- Other names: Brooke Eikmeier
- Occupations: Television and comic book writer
- Years active: 2001 - present

= Brooke Roberts =

American television and comic-book writer

Brooke Roberts is an American television and comic book writer.

She is known for her work on the ABC legal drama Boston Legal and for The CW's superhero series The Flash.

==Life and career==
She lived in France as a teenager.

Roberts served in the US Army as a cryptologic linguist in the Arabic language. She received an honorable discharge in September 2013.

Her first foray into show business was on the NBC sitcom Inside Schwartz, as a writers' assistant. Roberts went on to serve as an assistant to the writers of such series as 3-South, The Bernie Mac Show, Love, Inc., Family Guy and Boston Legal.

Her first television script was co-written, with Sanford Golden and Karen Wyscarver, for the Boston Legal episode "Tea and Sympathy".

===Alice in Arabia===
In March 2014, Eikmeier was embroiled in a controversy with her ABC Family pilot Alice in Arabia, which depicted the story of an American girl being swept from her status quo and placed with her extended family in Arabia. Days after ordering the drama to pilot, ABC Family rescinded it, claiming public backlash, due to the nature of the series' synopsis. Eikmeier wrote a comprehensive open letter to The Hollywood Reporter, stating that the public's perception had been misled by the network released statement. The series was shopped to other networks, with no apparent bidders.

===The Flash===
In summer 2014, Eikmeier was hired as a writer on The CW series The Flash. Her first episode contribution was with the series' fifth installment, "Plastique", which she co-wrote with co-executive producers Aaron and Todd Helbing. The episode features the first appearance of the titular villainess. Eikmeier and Ben Sokolowski co-wrote the teleplay, based on a story by co-developers Greg Berlanti and Andrew Kreisberg, of the series' eighth episode, "Flash vs. Arrow". It showcased a crossover with sister series, Arrow. She co-penned the 11th episode of the first season, "The Sound and the Fury", with consulting producer Alison Schapker. The installment showcased the introduction of rogue supervillain The Pied Piper. Eikmeier co-wrote a teleplay, with Kai Yu Wu, based on a story by story editor Grainne Godfree for the sixteenth episode, "Rogue Time". She re-teamed with Schapker for the first seasons' twentieth episode, "The Trap".

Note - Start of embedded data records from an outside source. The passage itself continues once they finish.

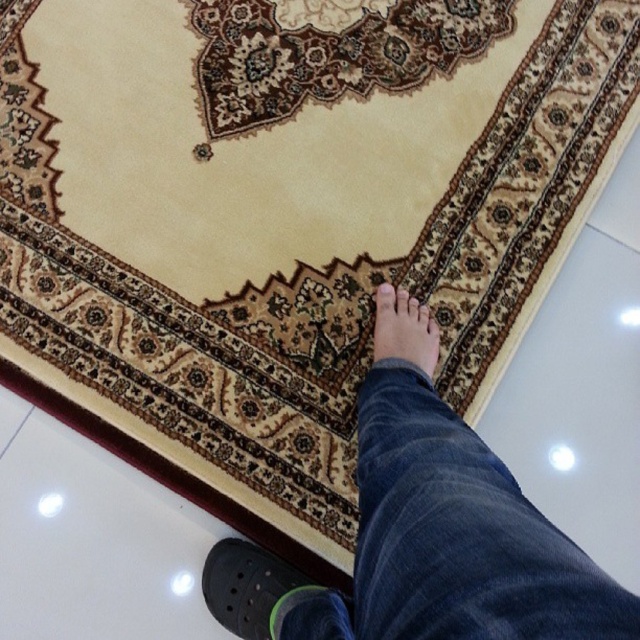 Question: Which of the following is the farthest from the observer?

Choices:
 (A) (392, 332)
 (B) (406, 308)

Answer: (B)

Question: Which object is farther from the camera taking this photo?

Choices:
 (A) denim jeans at center
 (B) blue fabric sock at lower center
 (C) matte brown toe at center
 (D) matte black foot at lower center

Answer: (C)

Question: In this image, where is black rubber croc at lower left located relative to matte brown toe at center?

Choices:
 (A) left
 (B) right

Answer: (A)

Question: Is blue fabric sock at lower center below matte brown toe at center?

Choices:
 (A) yes
 (B) no

Answer: (A)

Question: Considering the real-world distances, which object is closest to the denim jeans at center?

Choices:
 (A) matte brown toe at center
 (B) blue fabric sock at lower center
 (C) black rubber croc at lower left

Answer: (B)

Question: Does blue fabric sock at lower center appear over matte brown toe at center?

Choices:
 (A) yes
 (B) no

Answer: (B) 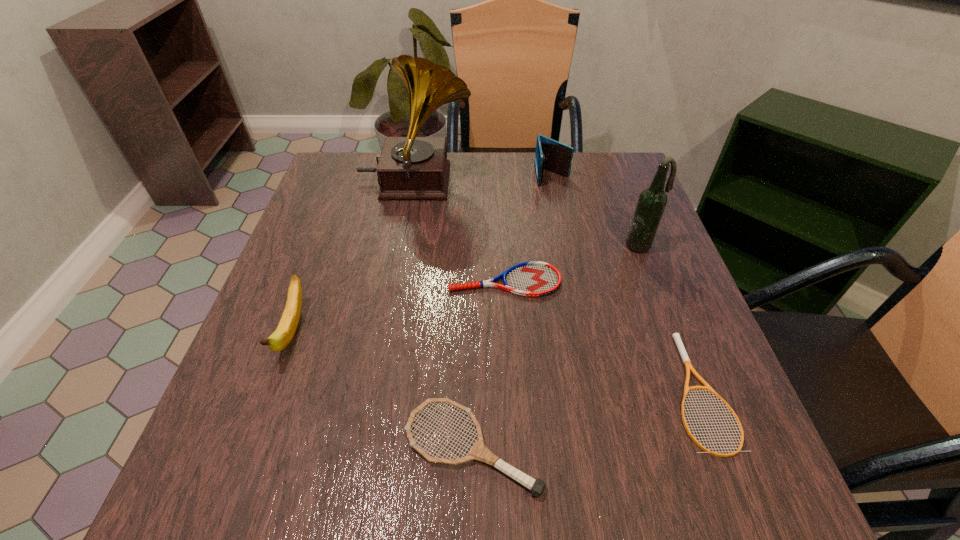 Where is `vacant space that is in between the tallest object and the leftmost object`? The height and width of the screenshot is (540, 960). vacant space that is in between the tallest object and the leftmost object is located at coordinates (354, 257).

In order to click on vacant area that lies between the tallest tennis racket and the wallet in this screenshot , I will do (x=512, y=312).

Find the location of a particular element. The height and width of the screenshot is (540, 960). empty location between the farthest tennis racket and the fifth nearest object is located at coordinates (573, 263).

This screenshot has width=960, height=540. What are the coordinates of `vacant space that is in between the leftmost object and the phonograph record` in the screenshot? It's located at (354, 257).

This screenshot has width=960, height=540. In order to click on vacant region between the leftmost object and the rightmost tennis racket in this screenshot , I will do `click(495, 361)`.

Find the location of a particular element. Image resolution: width=960 pixels, height=540 pixels. free space between the leftmost object and the tallest object is located at coordinates (354, 257).

Where is `empty space that is in between the fifth nearest object and the wallet`? empty space that is in between the fifth nearest object and the wallet is located at coordinates (597, 211).

Find the location of a particular element. The height and width of the screenshot is (540, 960). object that ranks as the fifth closest to the phonograph record is located at coordinates (676, 336).

Where is `the fifth closest object to the sixth shortest object`? the fifth closest object to the sixth shortest object is located at coordinates (479, 451).

Identify which tennis racket is the second closest to the wallet. Please provide its 2D coordinates. Your answer should be formatted as a tuple, i.e. [(x, y)], where the tuple contains the x and y coordinates of a point satisfying the conditions above.

[(676, 336)] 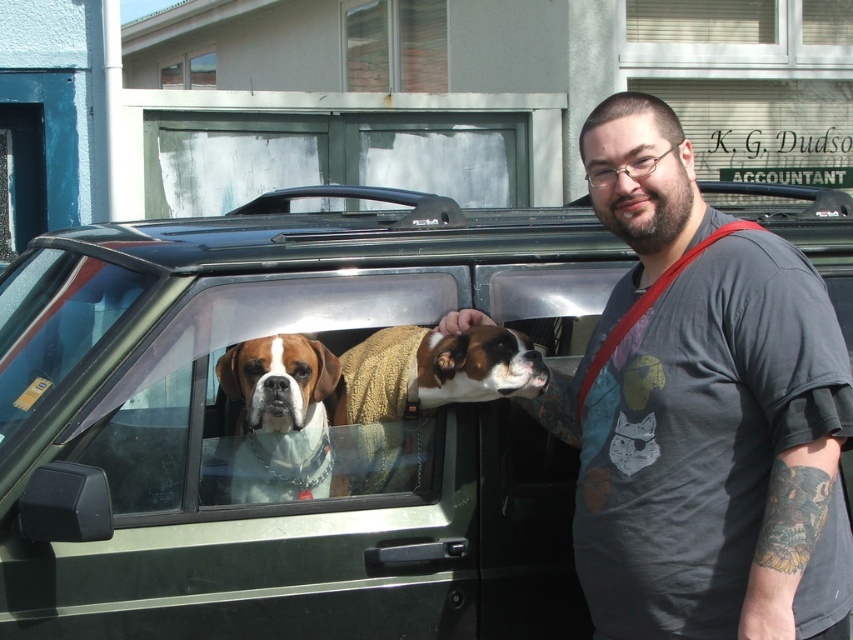 This screenshot has width=853, height=640. What do you see at coordinates (242, 401) in the screenshot? I see `clear glass window at center` at bounding box center [242, 401].

Can you confirm if clear glass window at center is positioned below brick wall at upper center?

Yes, clear glass window at center is below brick wall at upper center.

Does point (335, 288) come farther from viewer compared to point (360, 12)?

That is False.

Where is `clear glass window at center`? The image size is (853, 640). clear glass window at center is located at coordinates (242, 401).

Between dark gray t-shirt at center and brick wall at upper center, which one appears on the right side from the viewer's perspective?

Positioned to the right is dark gray t-shirt at center.

Can you confirm if dark gray t-shirt at center is bigger than brick wall at upper center?

No, dark gray t-shirt at center is not bigger than brick wall at upper center.

Between point (660, 625) and point (422, 54), which one is positioned behind?

Positioned behind is point (422, 54).

You are a GUI agent. You are given a task and a screenshot of the screen. Output one action in this format:
    pyautogui.click(x=<x>, y=<y>)
    Task: Click on the dark gray t-shirt at center
    Image resolution: width=853 pixels, height=640 pixels.
    Given the screenshot: What is the action you would take?
    pyautogui.click(x=703, y=412)

Does point (358, 486) come in front of point (254, 470)?

No, it is behind (254, 470).

This screenshot has width=853, height=640. What do you see at coordinates (416, 397) in the screenshot?
I see `brown and white fur at car window` at bounding box center [416, 397].

This screenshot has width=853, height=640. I want to click on brown and white fur at car window, so click(x=416, y=397). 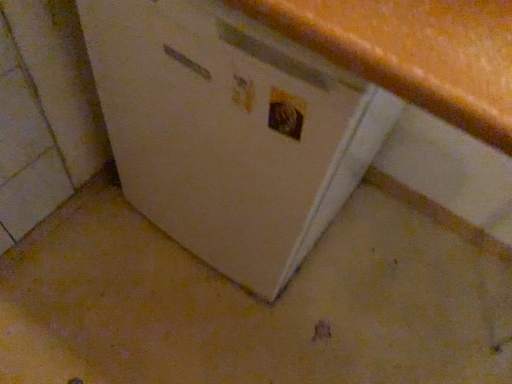 I want to click on white matte cabinet at lower center, so click(220, 128).

Measure the distance between point (167, 151) and camera.

A distance of 34.69 inches exists between point (167, 151) and camera.

Describe the element at coordinates (220, 128) in the screenshot. This screenshot has width=512, height=384. I see `white matte cabinet at lower center` at that location.

Locate an element on the screen. The image size is (512, 384). white matte cabinet at lower center is located at coordinates (220, 128). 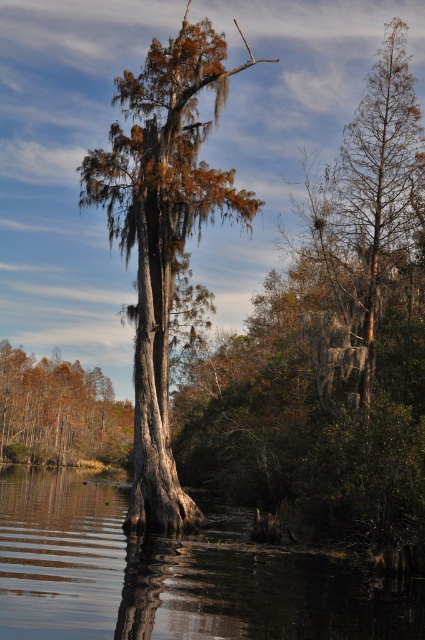 Between transparent water at center and brown matte tree at left, which one is positioned lower?

brown matte tree at left is below.

The width and height of the screenshot is (425, 640). I want to click on transparent water at center, so click(173, 573).

Which is more to the left, smooth gray bark cypress at center or brown matte tree at left?

brown matte tree at left is more to the left.

Between point (158, 132) and point (28, 358), which one is positioned in front?

Point (158, 132) is in front.

The image size is (425, 640). I want to click on smooth gray bark cypress at center, so click(163, 236).

Is transparent water at center below smooth gray bark cypress at center?

Yes, transparent water at center is below smooth gray bark cypress at center.

Between transparent water at center and smooth gray bark cypress at center, which one has more height?

smooth gray bark cypress at center

What do you see at coordinates (173, 573) in the screenshot? The image size is (425, 640). I see `transparent water at center` at bounding box center [173, 573].

Locate an element on the screen. Image resolution: width=425 pixels, height=640 pixels. transparent water at center is located at coordinates (173, 573). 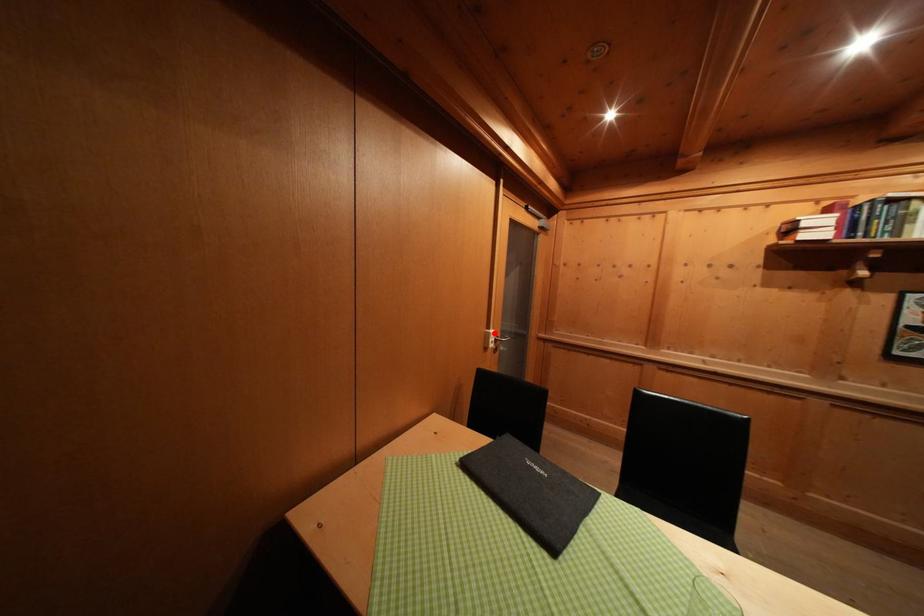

She, along with Katherine Walczak and Kreisberg, wrote the prequel comic book series The Flash: Season Zero, from September 2014 to January 2015.

Roberts was promoted to story editor in season two. She first co-wrote the season's sixth episode, "Enter Zoom"; along with executive producer Gabrielle Stanton, then co-wrote the 12th installment, "Fast Lane", with Kai Yu Wu and Joe Peracchio.